Ms. Tavenner is now the acting administrator of the agency, the Centers for Medicare and Medicaid Services. The agency has the primary responsibility for carrying out the 2010 health care law, which is expected to provide coverage to 30 million people who are uninsured.

It is unclear how hard Mr. Obama will push the Senate to confirm Ms. Tavenner, a nurse and former Virginia state official.

Ms. Tavenner worked for mor than two decades at the Hospital Corporation of America, first as a nursing supervisor, then as a hospital executive and eventually as president of the company’s outpatient services group.

Dr. Donald M. Berwick, who led the agency under a recess appointment from July 2010 to December 2011, said it was irresponsible for the Senate to allow a vacancy to continue.

“An agency of this importance and complexity needs stable leadership,” Dr. Berwick said in an interview on Friday. “Senators, even those who disagree with the president, need to look in the mirror and see if they are acting responsibly. They have a responsibility to see that the government runs well, even if they disagree with the administration.”
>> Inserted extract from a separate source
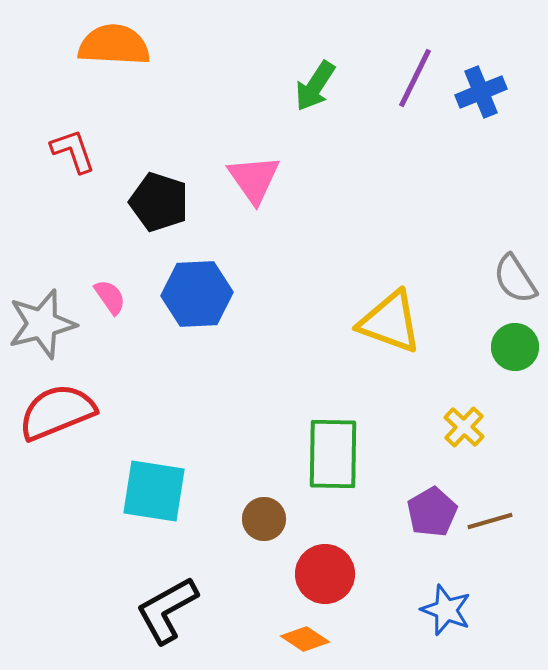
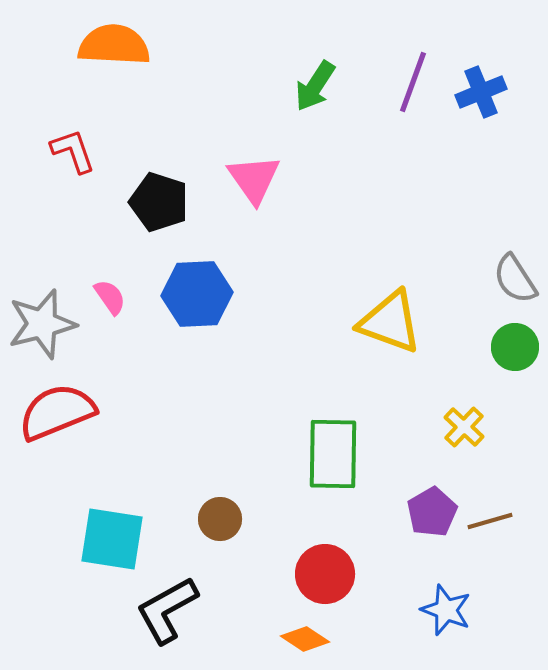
purple line: moved 2 px left, 4 px down; rotated 6 degrees counterclockwise
cyan square: moved 42 px left, 48 px down
brown circle: moved 44 px left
The Senate Finance Committee never held a confirmation hearing for Dr. Berwick, a health policy expert who became a symbol of all that Republicans disliked in the new health care law.

Ms. Tavenner is more of a manager and less of a visionary. She has support from many Democrats and some Virginia Republicans, including Representative Eric Cantor, the House majority leader, who has described her as “eminently qualified.”

The American Medical Association, the American Hospital Association and Families USA, a consumer group, endorsed Ms. Tavenner on Thursday, saying she had done a good job in 14 months as acting administrator.

Senator Orrin G. Hatch, Republican of Utah, said he had met with Ms. Tavenner and found her to be “smart and diligent.’’ But he added, “There are many questions she’ll need to fully answer before I decide whether or not to support her nomination.”

Debate on the nomination will give Republicans a fresh opportunity to assail the health care law, and Democrats are not eagr to fight that battle again.

Congressional Republicans have flooded the administration with hundreds of questions about how it is carrying out the law. Some Republicans vow to hold up Ms. Tavenner’s nomination unless they get answers.

In his first term, Mr. Obama made health care one of his top priorities. He said the cost of Medicare and Medicaid was “the biggest threat” to the nation’s fiscal future. But he did not name anyone to lead the agency until April 2010, after he had signed the Affordable Care Act.

One effect of vacancies at the top of the agency is to give the White House more control over the nation’s biggest health programs, Medicare officials said.

Mr. Obama first nominated Ms. Tavenner in December 2011. Finance Committee aides said they were waiting for the White House to submit paperwork for Ms. Tavenner, including copies of a questionnaire and recent tax returns. The panel plans to hold a hearing next week on the nomination of Jacob J. Lew to be T! reasury s! ecretary.

Undaunted by his experience in Washington, Dr. Berwick remains a man with a mission. “I am close to a decision on running for governor of Massachusetts,” he said. “I’m giving it strong consideration. I am very interested in the possibility that states can lead reform on health care and other issues.”